Лариса не стала отвечать.
– Ты что, не слышишь? – закричала Милка.
Вот именно тогда Лариса решила, что спокойней и разумней на ближайшие часы поссориться с дочерью, чтобы каждую минуту не обсуждать с ней цвет Милкиных глаз, форму ее ушей, объем талии. Да мало ли что можно пообсуждать в девочке, выросшей до метра семидесяти двух сантиметров и весящей соответственно строгой французской норме пятьдесят восемь килограммов?
– Тебя зеркало оглупляет, – сказала Лариса. – Ты в нем просто клиническая идиотка в переплетенных босоножках. Еще есть вопросы?
– Хамство – признак бессилия, – ответила Милка. Но больше не приставала.
Ларисе предстояло собрать вещи, закрыть мебель чехлами, вымыть волосы – вечером у них поезд. Они едут в Болгарию, в отпуск, где их уже ждут родители мужа.
А Милка помаячила возле зеркала, нашла себя интересной, обольстительной и пошла на балкон. Балконная дверь к соседям была открыта, что показалось удивительным: ведь соседка уехала.
– Эй! – крикнула Милка. – Кто там есть?
Женщину, которая приходит следить за соседкиной квартирой, она только что встретила внизу. Безумная такая, типичная тетка с авоськами. Кто же тут остался? Милка не любила неотвеченные вопросы, она просто наступила ногами на ларь и на какой-то миг ощутила ужас высоты и холодящее желание спрыгнуть, чтоб эту высоту победить. Но спрыгнула – не дура же она! – не туда, вниз, а за ларь, на чужую территорию, и остановилась перед открытой дверью.
– Эй! – бросила она в темноту двери. – Эй, отзовитесь.

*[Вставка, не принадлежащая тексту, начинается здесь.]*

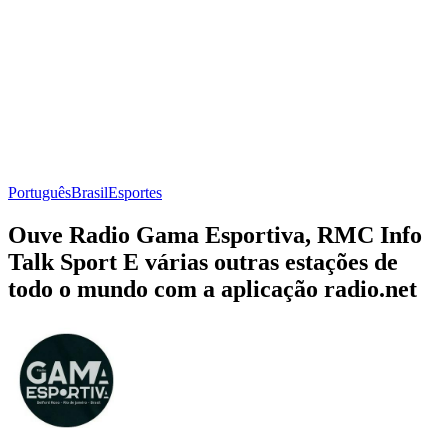
Português
Brasil
Esportes
Ouve Radio Gama Esportiva, RMC Info
Talk Sport E várias outras estações de
todo o mundo com a aplicação radio.net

Павлик и Машка только-только разложились на кухне поесть, нарезали хлеб, разлили по тарелкам Зоин суп.
– Кто-то там кричит, – с тихим испугом прошептала Машка. – Слышишь?
Павлик встал и вышел на балкон.
– Привет! – сказала Милка. – Ты кто?
Она видела, как засмущался и растерялся мальчик, не зная, что правильнее ответить на этот четкий вопрос. Милка же знала единственно правильный ответ, который в их компании считался. Надо было говорить так: «Представьтесь, леди (синьор, мисс, сударь и т. д.), будьте любезны, сами, я отвечу вам тем же». Олухи же на этот вопрос отвечают собственными именами, кретины вопят: «Я – человек!» Отличники учебы и активисты-общественники протягивают руку и чеканят фамилию. И почти никто никогда не может сказать так, как надо, с достоинством.
– А сама ты кто? – спросила, выныривая из-за Павликовых рук, Машка. – Сама ты кто?
По форме это было грубо и недипломатично, по существу – тот самый высший ответ из всех возможных. Милка засмеялась и отодвинула ларь, как бы делая проход.
– Соседями будем, – сказала она. – Я – Милка.
– Павлик… Павел, – смутился и поправился Павлик.
– Машка, – сверля Милку зелеными глазами, ей в тон представилась Машка. И с завистью посмотрела на Милкины босоножки.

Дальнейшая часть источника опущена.